On July 29, 2020, the primary DNSWatch DNS nameserver in the Americas (USA / US-EAST) region experienced a disruption. During this time, US based partners and customers with DNSWatch enabled on their Fireboxes experienced intermittent issues connecting to the internet. We sincerely apologize for any inconvenience this caused and want to share more details about what happened, what we've already changed, and what we're working on to ensure DNSWatch provides the reliability you expect and deserve.

A full timeline of this incident, as well as other issues and incidents, is tracked on our public DNSWatch statuspage.

What happened?

Following a routine deployment, our primary DNS nameserver in the Americas region stopped responding to DNS requests. As a result, US based customers and partners with DNSWatch enabled on their Fireboxes experienced intermittent issues connecting to the internet from 4:52PM UTC to 8:10PM UTC.

All customers and partners with GO Clients and protected networks deployed were not impacted during this incident; only US based customers with DNSWatch enabled on their Firebox were impacted.

Why did it happen?

The incident resulted from our primary DNS nameserver running out of available disk space. Despite monitoring available disk space and having alarms that alert the engineering team, this lack of disk space went unaddressed. When deploying to these systems, processes were unable to be restarted, and the systems failed to recover.

Additionally, our team found that during primary DNS nameserver failures, users behind a Firebox will experience internet connection issues while the device shifts to using the secondary nameserver.

How did we mitigate it?

The engineering team allocated more disk space to the impacted systems and restarted services, restoring DNS services.

What are we doing about it?

We are taking three actions moving forward:

  1. Configure logging and other temporary uses of disk space to use a separate disk volume.
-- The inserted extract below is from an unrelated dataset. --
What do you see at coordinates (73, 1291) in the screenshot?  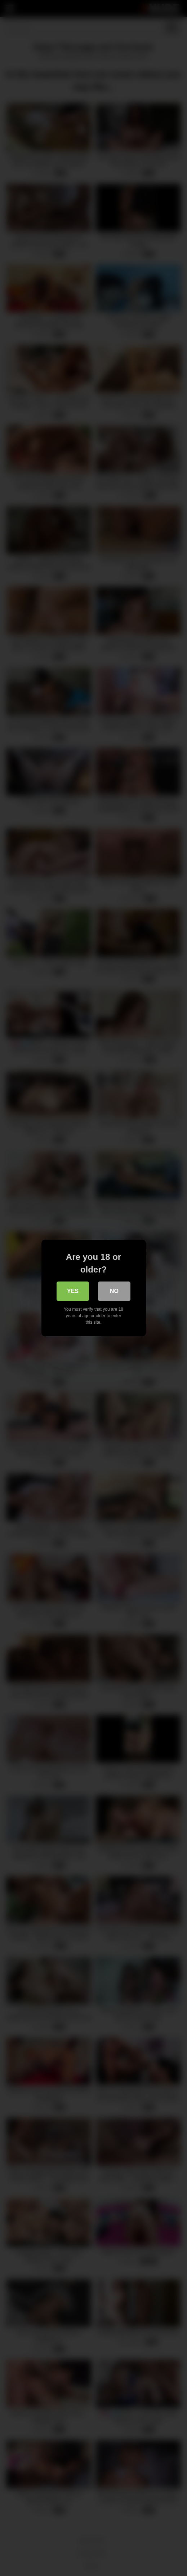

This ensures that surges in log volume will not impact other services on the same system.
  2. Re-evaluate operational alerts related to disk space and other system metrics to ensure they are addressed properly.
  3. Evaluate how the Firebox uses primary and secondary nameservers when DNSWatch is enabled, with the goal of balancing traffic across both.

Moving forward

You can monitor the status of DNSWatch services and receive email notifications by subscribing to our DNSWatch statuspage.

We sincerely apologize for the impact to our affected customers and value the opportunity to meet your security needs.

Posted Aug 05, 2020 - 15:54 EDT

Resolved
This incident has been resolved.
Posted Jul 31, 2020 - 12:31 EDT
Update
All DNSWatch services are now fully operational and the issue has been resolved.
Posted Jul 31, 2020 - 12:31 EDT
Update
We had an additional outage between 3:55PM EDT - 4:10PM EDT in response to the fix we implemented for the previous outage. We do not anticipate any subsequent outages and the issue has been resolved.

We will continue to monitor this incident and keep it updated.
Posted Jul 29, 2020 - 16:31 EDT
Monitoring
During a deployment to our production systems, DNSWatch experienced a DNS outage on 54.174.40.213 (between the times 12:52PM EDT - 1:22PM EDT and again between 1:40PM EDT - 1:54PM EDT). While investigating this outage, we were able to discern the underlying issue and have resolved it.

All DNSWatch services are now fully operational.
Posted Jul 29, 2020 - 14:24 EDT
This incident affected: DNS (DNS (US)).